I have one column in a CSV of salary data with the following types of data:
- Nothing in cell
- "£2.5-£3.5 an hour"
- "£4.8 an hour"
- "£40,000-£60,000 a year"
- £60,000 a year
My objective is to:
- Split this df$salary column into as many columns as possible (via delimiter
" "
) - For the rows where the column 5 is blank (the salary is fixed), take the first value of the split data frame and put that as a new column as a currency, multiplying by a set number based on if the 3rd column is "hour" (multiply by 8*262 to get annual salary) etc.
- For the rows where the column 5 is not blank (the salary is a range), take the mid range of numbers of the 2nd and 4th columns of the split data frame, add that to the same new column for salary, and annualise based on what column 5 of the split data frame is (year, month etc.)
- Append this new salary column to the old data frame with the full data.
So far I have data_split<- strsplit(as.character(data$salary), split=" ")

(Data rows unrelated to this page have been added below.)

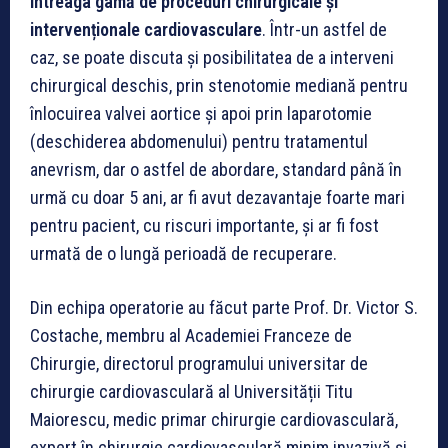
întreaga gamă de proceduri chirurgicale și
intervenționale cardiovasculare
. Într-un astfel de
caz, se poate discuta și posibilitatea de a interveni
chirurgical deschis, prin stenotomie mediană pentru
înlocuirea valvei aortice și apoi prin laparotomie
(deschiderea abdomenului) pentru tratamentul
anevrism, dar o astfel de abordare, standard până în
urmă cu doar 5 ani, ar fi avut dezavantaje foarte mari
pentru pacient, cu riscuri importante, și ar fi fost
urmată de o lungă perioadă de recuperare.
Din echipa operatorie au făcut parte Prof. Dr. Victor S.
Costache, membru al Academiei Franceze de
Chirurgie, directorul programului universitar de
chirurgie cardiovasculară al Universității Titu
Maiorescu, medic primar chirurgie cardiovasculară,
expert în chirurgie cardiovasculară minim invazivă și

to split the column I was looking for, but I get this output:
> tail(data_split)
[[1]]
[1] "£26,000" "a" "year"
[[2]]
character(0)
[[3]]
[1] "£100" "a" "day"
[[4]]
[1] "£16,107" "a" "year"
[[5]]
[1] "£15,747" "a" "year"
[[6]]
[1] "£9.00" "-" "£15.50" "an" "hour"
Any idea what to do next? The difficulty vs. other answers I found on stack overflow is that I am manipulating based on an if condition on a column 5 of a data frame. I would have loved if I could access my R materials from this online course but they are blocked!!